Invasive Art im Fokus: Die Asiatische Hornisse

Asiatische Hornisse – Foto: Randolf Seitz/NABU-naturgucker.de

Die Ausbreitung der Asiatischen Hornisse in der Region erfordert erhöhte Aufmerksamkeit

(Aus dem Rathaus 2.4.26) Bei dieser Art handelt es sich um eine sogenannte invasive Art: Das sind gebietsfremde Tiere, die durch menschlichen Einfluss in neue Regionen gelangen, dort mangels natürlicher Fressfeinde das ökologische Gleichgewicht stören und heimische Arten verdrängen.

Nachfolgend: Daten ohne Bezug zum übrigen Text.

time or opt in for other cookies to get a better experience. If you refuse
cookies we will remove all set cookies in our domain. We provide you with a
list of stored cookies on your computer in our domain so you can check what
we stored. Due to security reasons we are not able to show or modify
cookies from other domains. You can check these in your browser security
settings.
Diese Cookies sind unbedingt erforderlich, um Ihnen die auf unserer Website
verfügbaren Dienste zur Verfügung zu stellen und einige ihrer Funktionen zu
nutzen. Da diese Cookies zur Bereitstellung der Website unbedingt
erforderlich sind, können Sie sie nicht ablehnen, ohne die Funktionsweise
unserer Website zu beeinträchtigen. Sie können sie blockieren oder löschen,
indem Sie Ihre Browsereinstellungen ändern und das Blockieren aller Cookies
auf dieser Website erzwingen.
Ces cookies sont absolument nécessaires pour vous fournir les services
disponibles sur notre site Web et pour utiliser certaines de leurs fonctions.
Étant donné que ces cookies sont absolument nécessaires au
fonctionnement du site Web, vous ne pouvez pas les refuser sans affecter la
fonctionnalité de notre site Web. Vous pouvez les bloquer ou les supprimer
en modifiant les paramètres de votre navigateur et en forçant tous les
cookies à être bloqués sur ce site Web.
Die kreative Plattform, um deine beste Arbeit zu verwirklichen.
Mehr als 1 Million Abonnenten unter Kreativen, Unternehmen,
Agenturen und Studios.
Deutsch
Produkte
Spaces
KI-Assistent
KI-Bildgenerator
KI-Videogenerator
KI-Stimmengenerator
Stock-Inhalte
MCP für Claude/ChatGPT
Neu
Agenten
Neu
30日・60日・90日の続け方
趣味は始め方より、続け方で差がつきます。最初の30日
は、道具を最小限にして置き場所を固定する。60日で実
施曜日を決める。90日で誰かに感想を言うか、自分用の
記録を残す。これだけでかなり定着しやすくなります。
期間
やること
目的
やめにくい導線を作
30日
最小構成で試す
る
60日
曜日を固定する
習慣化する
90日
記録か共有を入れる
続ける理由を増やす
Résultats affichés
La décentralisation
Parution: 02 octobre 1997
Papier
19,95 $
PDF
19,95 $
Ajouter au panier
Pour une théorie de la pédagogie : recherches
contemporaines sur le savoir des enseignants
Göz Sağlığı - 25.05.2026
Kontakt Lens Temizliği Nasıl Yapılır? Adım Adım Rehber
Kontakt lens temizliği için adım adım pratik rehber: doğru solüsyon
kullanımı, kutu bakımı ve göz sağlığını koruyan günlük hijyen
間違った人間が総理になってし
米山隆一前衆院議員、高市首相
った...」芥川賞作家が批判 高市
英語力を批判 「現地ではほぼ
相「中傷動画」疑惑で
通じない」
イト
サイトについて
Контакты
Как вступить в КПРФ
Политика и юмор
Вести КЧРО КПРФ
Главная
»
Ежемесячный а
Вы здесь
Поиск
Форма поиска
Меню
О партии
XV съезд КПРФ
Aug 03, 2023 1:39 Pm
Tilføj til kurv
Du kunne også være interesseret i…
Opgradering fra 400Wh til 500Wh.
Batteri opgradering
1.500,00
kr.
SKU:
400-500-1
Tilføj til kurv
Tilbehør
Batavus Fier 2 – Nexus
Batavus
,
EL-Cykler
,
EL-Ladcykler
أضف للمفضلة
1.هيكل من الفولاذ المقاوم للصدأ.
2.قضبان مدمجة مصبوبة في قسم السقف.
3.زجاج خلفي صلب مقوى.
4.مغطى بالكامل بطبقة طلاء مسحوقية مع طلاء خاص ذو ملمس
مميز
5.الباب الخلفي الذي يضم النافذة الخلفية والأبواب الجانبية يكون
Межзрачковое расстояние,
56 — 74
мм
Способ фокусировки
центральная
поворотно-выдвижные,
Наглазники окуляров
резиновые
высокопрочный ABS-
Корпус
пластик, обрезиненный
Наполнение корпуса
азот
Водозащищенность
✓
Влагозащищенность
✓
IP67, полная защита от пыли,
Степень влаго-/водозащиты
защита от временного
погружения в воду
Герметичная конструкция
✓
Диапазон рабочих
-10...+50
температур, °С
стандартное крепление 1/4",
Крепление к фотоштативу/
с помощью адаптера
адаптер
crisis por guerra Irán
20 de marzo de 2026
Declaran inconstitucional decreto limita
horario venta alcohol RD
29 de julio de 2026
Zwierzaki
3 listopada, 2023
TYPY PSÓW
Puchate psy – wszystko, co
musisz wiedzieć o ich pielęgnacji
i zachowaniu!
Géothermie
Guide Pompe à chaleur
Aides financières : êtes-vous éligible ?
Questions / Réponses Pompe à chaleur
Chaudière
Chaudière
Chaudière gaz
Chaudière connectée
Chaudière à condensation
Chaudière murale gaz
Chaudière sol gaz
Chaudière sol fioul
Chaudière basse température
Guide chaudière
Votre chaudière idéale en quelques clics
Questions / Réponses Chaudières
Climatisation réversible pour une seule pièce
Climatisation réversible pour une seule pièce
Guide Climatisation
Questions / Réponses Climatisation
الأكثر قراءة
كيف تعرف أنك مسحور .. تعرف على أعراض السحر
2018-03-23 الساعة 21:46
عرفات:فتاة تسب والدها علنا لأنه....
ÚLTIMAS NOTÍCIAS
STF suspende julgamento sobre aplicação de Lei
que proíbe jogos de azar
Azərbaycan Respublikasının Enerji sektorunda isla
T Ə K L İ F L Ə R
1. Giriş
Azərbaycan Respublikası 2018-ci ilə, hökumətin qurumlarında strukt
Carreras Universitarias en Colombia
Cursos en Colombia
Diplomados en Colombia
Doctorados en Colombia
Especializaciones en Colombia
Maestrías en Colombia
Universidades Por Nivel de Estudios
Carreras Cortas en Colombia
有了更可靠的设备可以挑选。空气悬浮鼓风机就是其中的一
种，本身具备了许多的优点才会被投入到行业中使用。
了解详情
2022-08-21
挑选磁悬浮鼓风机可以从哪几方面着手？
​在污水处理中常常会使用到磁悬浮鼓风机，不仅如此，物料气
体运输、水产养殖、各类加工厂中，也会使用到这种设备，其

Da die Asiatische Hornisse eine erhebliche Bedrohung für Honig- und Wildbienen darstellt, ist die Identifikation von Gründungsnestern im Frühjahr entscheidend.

Vorkommen und Nestbau

Die Asiatische Hornisse findet in menschlich geprägten Lebensräumen, wie Wohngebieten und Städten, ideale Bedingungen. Im Frühjahr beginnen begattete Königinnen mit dem Bau von Primärnestern an witterungsgeschützten Stellen wie Gartenhäusern, Dachüberständen oder in bodennahen, dichten Hecken. Im weiteren Jahresverlauf folgt häufig der Umzug in großformatige Sekundärnester, die meist in hohen Baumkronen angelegt werden. Eine frühzeitige Entdeckung dieser Gründungsnester im Wohnumfeld ist entscheidend, um die großflächige Ausbreitung im Sommer effektiv zu behindern.

Erkennungsmerkmale

Zur Abgrenzung von der geschützten heimischen Hornisse dienen folgende Merkmale:

  • Färbung: Überwiegend tiefschwarzer Körper (etwas kleiner als die heimische Art).
  • Hinterleib: nur ein breites gelb-orangefarbenes Band im hinteren Drittel.
  • Beine: markante gelbe Beinspitzen („gelbe Socken“).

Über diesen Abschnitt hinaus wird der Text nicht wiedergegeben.